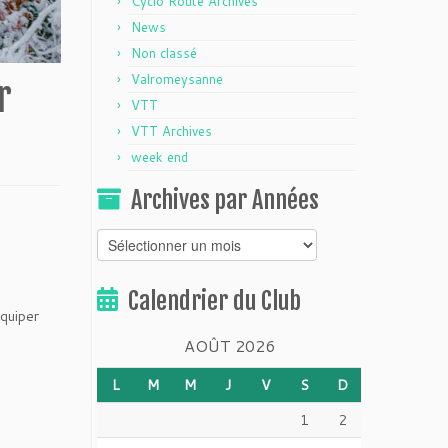
Cyclo Route Archives
News
Non classé
Valromeysanne
r
VTT
VTT Archives
week end
Archives par Années
Archives
par
Années
Calendrier du Club
équiper
AOÛT 2026
L
M
M
J
V
S
D
1
2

+++

- **Instructions for the task**
Repeat the listing word for word, but without its pictures.

- **Reply**
Cyclo Route Archives
News
Non classé
Valromeysanne
r
VTT
VTT Archives
week end
Archives par Années
Archives
par
Années
Calendrier du Club
équiper
AOÛT 2026
L
M
M
J
V
S
D
1
2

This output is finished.